This is a Python framework for scientific data-processing and data-preparation DAG (directed acyclic graph) pipelines.
It is designed to work well within Python scripts or IPython, provide an in-Python alternative for sed, awk, perl, and grep, and complement libraries such as NumPy/SciPy, SciKits, pandas, MayaVi, PyTables, and so forth. Those libraries process data once it has been assembled. This library is for flexible data assembly and quick exploration, or for aggregating huge data which cannot be reasonably assembled.
Suppose we wish to check the correlation between the ‘wind’ and ‘rain’ columns in a CSV file, excluding all entries with values larger than 10 as outliers.
Here is some straightforward code that does this:
r = csv.DictReader('meteo.csv', ('wind', 'rain'))

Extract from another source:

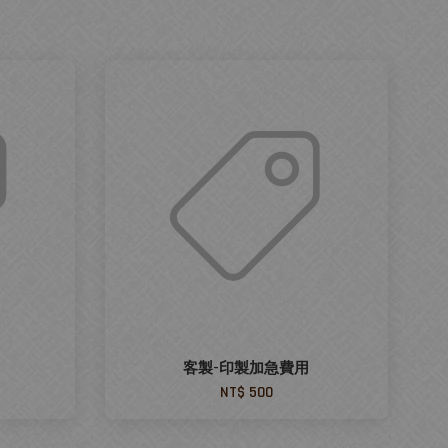
】
客製-印製加急費用
NT$ 500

sx, sxx, sy, syy, sxy, n = 0, 0, 0, 0, 0, 0
for row in r:
x, y = float(row['wind']), float(row['rain'])
if x < 10 and y < 10:
sx += x
sxx += x * x
sy += y
sxy += x * y
syy += y * y
n += 1
c = (n * sxy - sx * sy) / math.sqrt(n * sxx - sx * sx) / math.sqrt(n * syy - sy * sy)
This code is relatively long. The source-reading logic, filtering logic, and calculation logic, are not cleanly separated; the code cannot flexibly deal with changes to the data format from CSV to something else, for example.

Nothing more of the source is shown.